Set down the data below from its first line to the line holding "as a cautionary", inclusive; omit all pictures.

(Beginning of Provided entries)

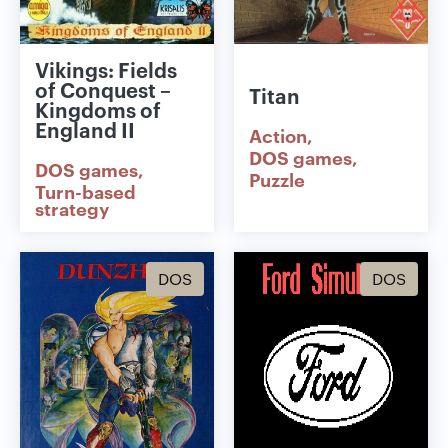
Vikings: Fields
of Conquest –
Titan
Kingdoms of
England II
Action
DOS games
DOS games
Puzzle
Turn-based
strategy
DOS
DOS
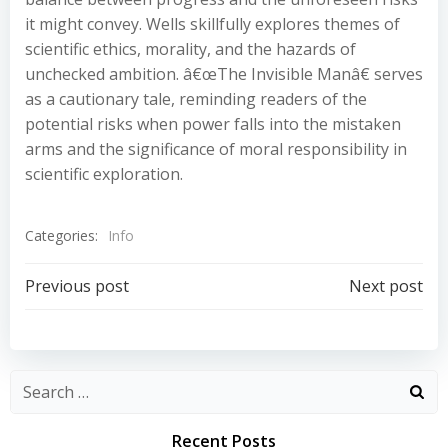
it might convey. Wells skillfully explores themes of
scientific ethics, morality, and the hazards of
unchecked ambition. â€œThe Invisible Manâ€ serves
as a cautionary tale, reminding readers of the
potential risks when power falls into the mistaken
arms and the significance of moral responsibility in
scientific exploration.
Categories:
Info
Post
Post
Previous post
Next post
navigation
navigation
Recent Posts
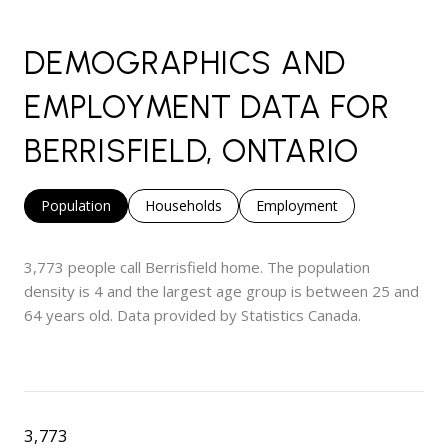
DEMOGRAPHICS AND
EMPLOYMENT DATA FOR
BERRISFIELD, ONTARIO
Population
Households
Employment
3,773 people call Berrisfield home. The population
density is 4 and the largest age group is
between 25 and
64 years old.
Data provided by Statistics Canada.
3,773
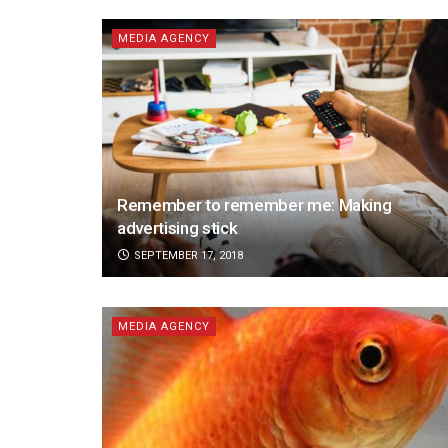
MEDIA AGENCY
Remember to remember me: Making
advertising stick
SEPTEMBER 17, 2018
MEDIA AGENCY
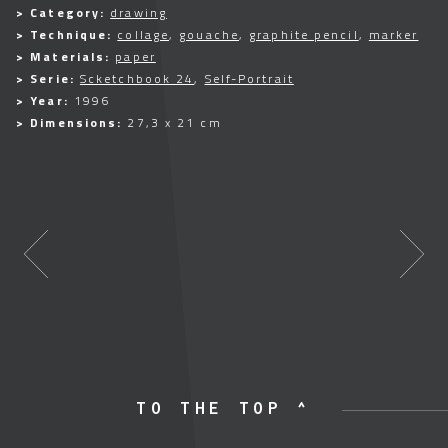
> Category:
drawing
> Technique:
collage
,
gouache
,
graphite pencil
,
marker
> Materials:
paper
> Serie:
Scketchbook 24
,
Self-Portrait
> Year:
1996
> Dimensions:
27,3 x 21 cm
TO THE TOP ^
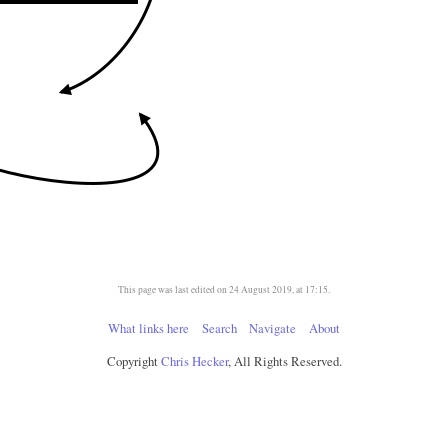
This page was last edited on 24 August 2019, at 17:15.
What links here
Search
Navigate
About
Copyright
Chris Hecker
, All Rights Reserved.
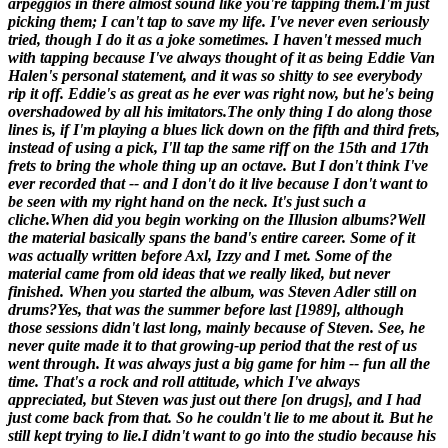
arpeggios in there almost sound like you're tapping them.
I'm just
picking them; I can't tap to save my life. I've never even seriously
tried, though I do it as a joke sometimes. I haven't messed much
with tapping because I've always thought of it as being Eddie Van
Halen's personal statement, and it was so shitty to see everybody
rip it off. Eddie's as great as he ever was right now, but he's being
overshadowed by all his imitators.The only thing I do along those
lines is, if I'm playing a blues lick down on the fifth and third frets,
instead of using a pick, I'll tap the same riff on the 15th and 17th
frets to bring the whole thing up an octave. But I don't think I've
ever recorded that -- and I don't do it live because I don't want to
be seen with my right hand on the neck. It's just such a
cliche.
When did you begin working on the
Illusion
albums?
Well
the material basically spans the band's entire career. Some of it
was actually written before Axl, Izzy and I met. Some of the
material came from old ideas that we really liked, but never
finished.
When you started the album, was Steven Adler still on
drums?
Yes, that was the summer before last [
1989
], although
those sessions didn't last long, mainly because of Steven. See, he
never quite made it to that growing-up period that the rest of us
went through. It was always just a big game for him -- fun all the
time. That's a rock and roll attitude, which I've always
appreciated, but Steven was just out there [on drugs], and I had
just come back from that. So he couldn't lie to me about it. But he
still kept trying to lie.I didn't want to go into the studio because his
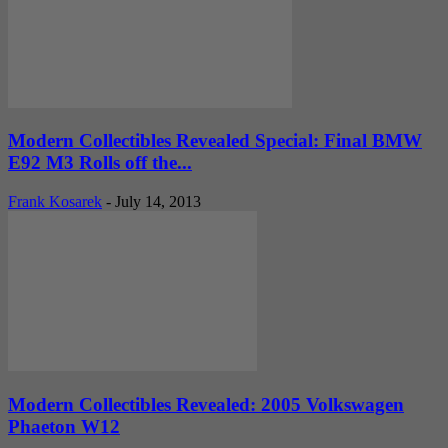
Modern Collectibles Revealed Special: Final BMW
E92 M3 Rolls off the...
Frank Kosarek
-
July 14, 2013
Modern Collectibles Revealed: 2005 Volkswagen
Phaeton W12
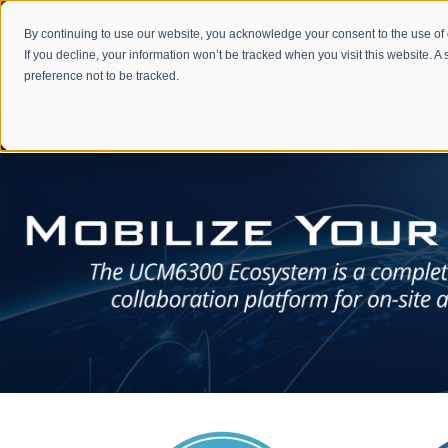
By continuing to use our website, you acknowledge your consent to the use of
If you decline, your information won’t be tracked when you visit this website. 
preference not to be tracked.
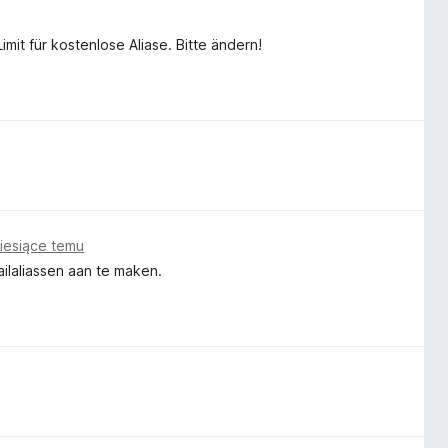
mit für kostenlose Aliase. Bitte ändern!
iesiące temu
ailaliassen aan te maken.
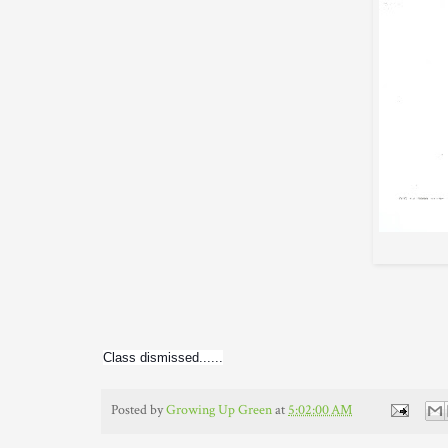
Class dismissed......
Posted by
Growing Up Green
at
5:02:00 AM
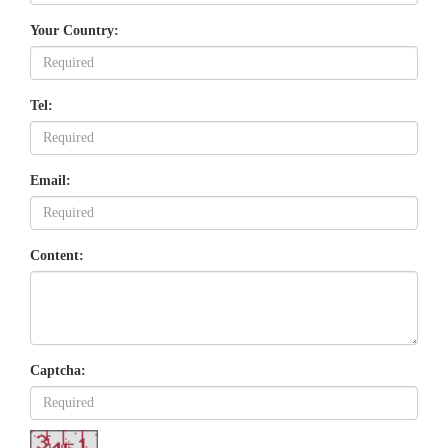
Your Country:
Tel:
Email:
Content:
Captcha:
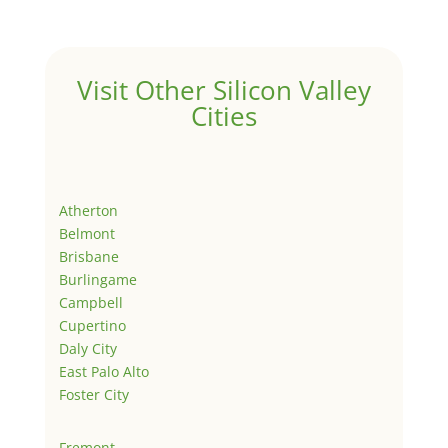
Visit Other Silicon Valley
Cities
Atherton
Belmont
Brisbane
Burlingame
Campbell
Cupertino
Daly City
East Palo Alto
Foster City
Fremont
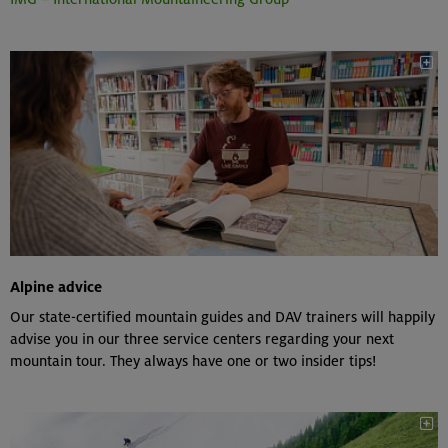
Alpine advice
Our state-certified mountain guides and DAV trainers will happily
advise you in our three service centers regarding your next
mountain tour. They always have one or two insider tips!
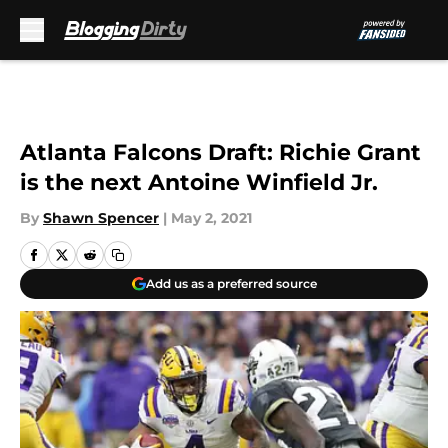
Skip to main content
Atlanta Falcons Draft: Richie Grant
is the next Antoine Winfield Jr.
By
Shawn Spencer
|
May 2, 2021
Add us as a preferred source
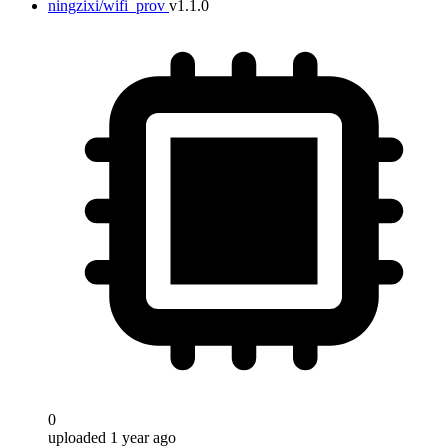
ningzixi/wifi_prov
v1.1.0
0
uploaded 1 year ago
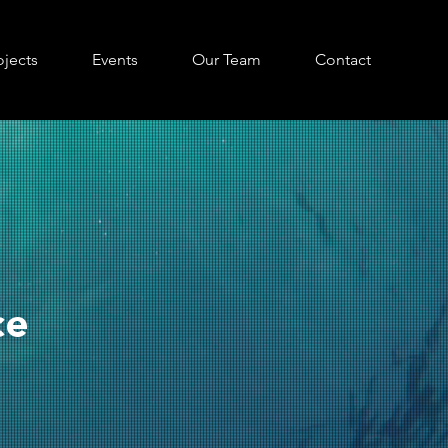
ojects
Events
Our Team
Contact
ce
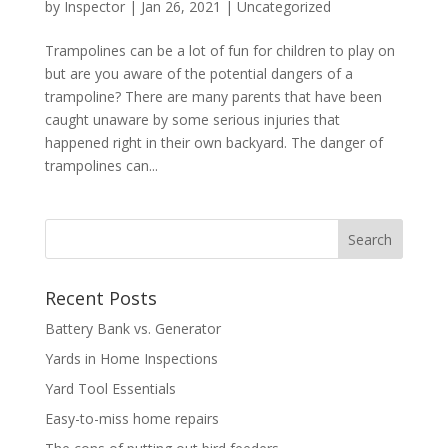
by
Inspector
|
Jan 26, 2021
|
Uncategorized
Trampolines can be a lot of fun for children to play on
but are you aware of the potential dangers of a
trampoline? There are many parents that have been
caught unaware by some serious injuries that
happened right in their own backyard. The danger of
trampolines can...
Recent Posts
Battery Bank vs. Generator
Yards in Home Inspections
Yard Tool Essentials
Easy-to-miss home repairs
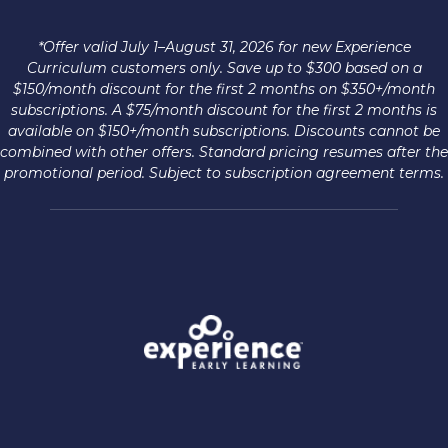
*Offer valid July 1–August 31, 2026 for new Experience
Curriculum customers only. Save up to $300 based on a
$150/month discount for the first 2 months on $350+/month
subscriptions. A $75/month discount for the first 2 months is
available on $150+/month subscriptions. Discounts cannot be
combined with other offers. Standard pricing resumes after the
promotional period. Subject to subscription agreement terms.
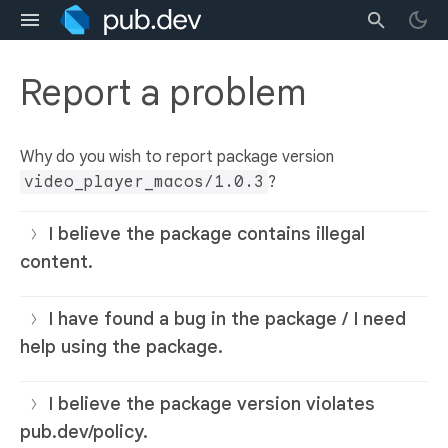
Report a problem
Why do you wish to report package version
video_player_macos/1.0.3
?
I believe the package contains illegal
content.
I have found a bug in the package / I need
help using the package.
I believe the package version violates
pub.dev/policy.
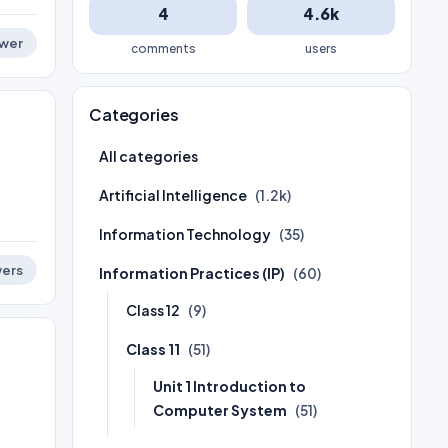
4
4.6k
wer
comments
users
Categories
All categories
Artificial Intelligence
(1.2k)
Information Technology
(35)
ers
Information Practices (IP)
(60)
Class 12
(9)
Class 11
(51)
Unit 1 Introduction to
Computer System
(51)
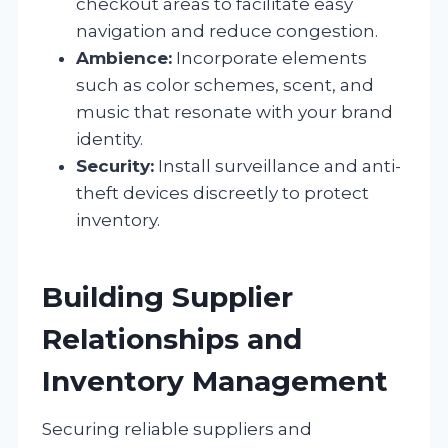
checkout areas to facilitate easy
navigation and reduce congestion.
Ambience:
Incorporate elements
such as color schemes, scent, and
music that resonate with your brand
identity.
Security:
Install surveillance and anti-
theft devices discreetly to protect
inventory.
Building Supplier
Relationships and
Inventory Management
Securing reliable suppliers and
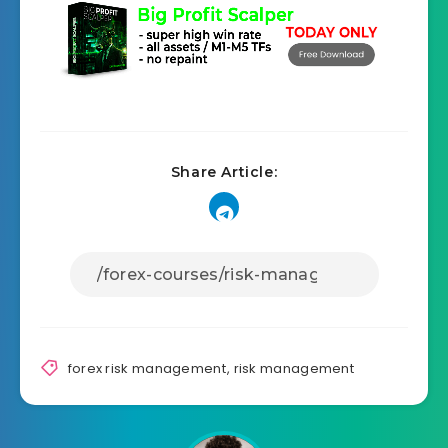
Share Article:
forex risk management
,
risk management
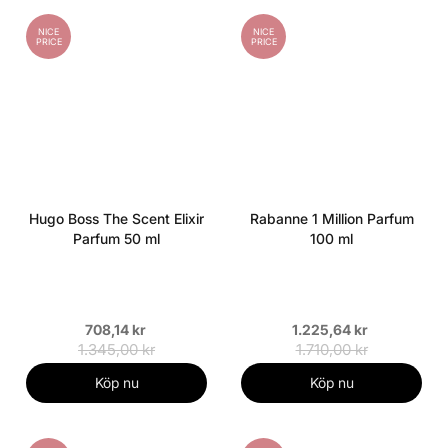
NICE
NICE
PRICE
PRICE
Hugo Boss The Scent Elixir
Rabanne 1 Million Parfum
Parfum 50 ml
100 ml
708,14 kr
1.225,64 kr
1.345,00 kr
1.710,00 kr
Köp nu
Köp nu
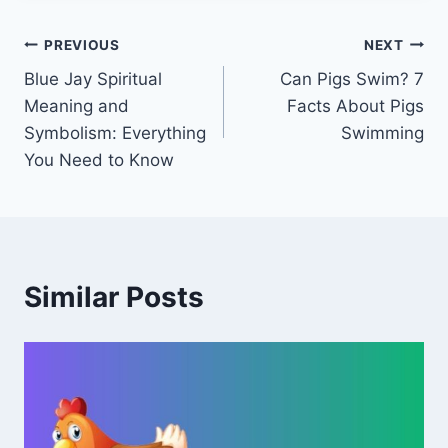
Post
PREVIOUS
NEXT
Blue Jay Spiritual
Can Pigs Swim? 7
navigation
Meaning and
Facts About Pigs
Symbolism: Everything
Swimming
You Need to Know
Similar Posts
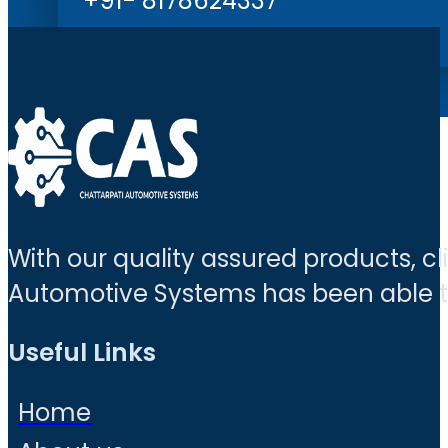
+91- 8178624337
With our quality assured products, c
Automotive Systems has been able to 
Useful Links
Home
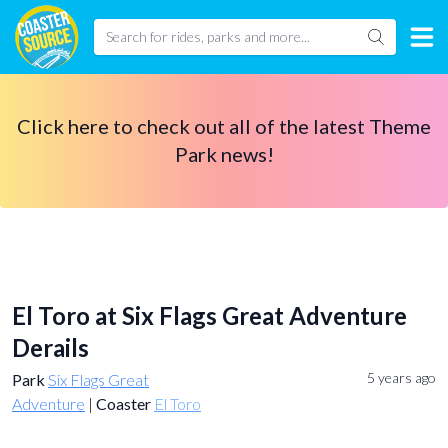
Click here to check out all of the latest Theme
Park news!
El Toro at Six Flags Great Adventure
Derails
5 years ago
Park
Six Flags Great
Adventure
|
Coaster
El Toro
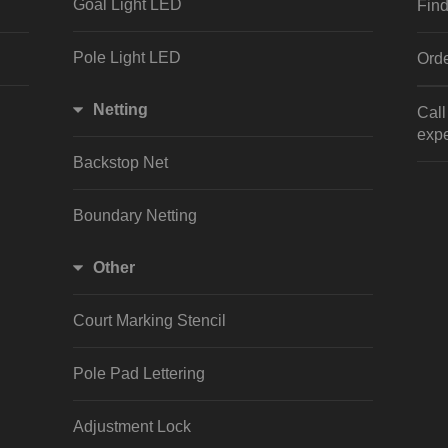
Goal Light LED
Find
Pole Light LED
Orde
Netting
Cal
expe
Backstop Net
Boundary Netting
Other
Court Marking Stencil
Pole Pad Lettering
Adjustment Lock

(End of Provided entries)

(Solution to this task):
Vikings: Fields
of Conquest –
Titan
Kingdoms of
England II
Action
DOS games
DOS games
Puzzle
Turn-based
strategy
DOS
DOS
it might convey. Wells skillfully explores themes of
scientific ethics, morality, and the hazards of
unchecked ambition. â€œThe Invisible Manâ€ serves
as a cautionary tale, reminding readers of the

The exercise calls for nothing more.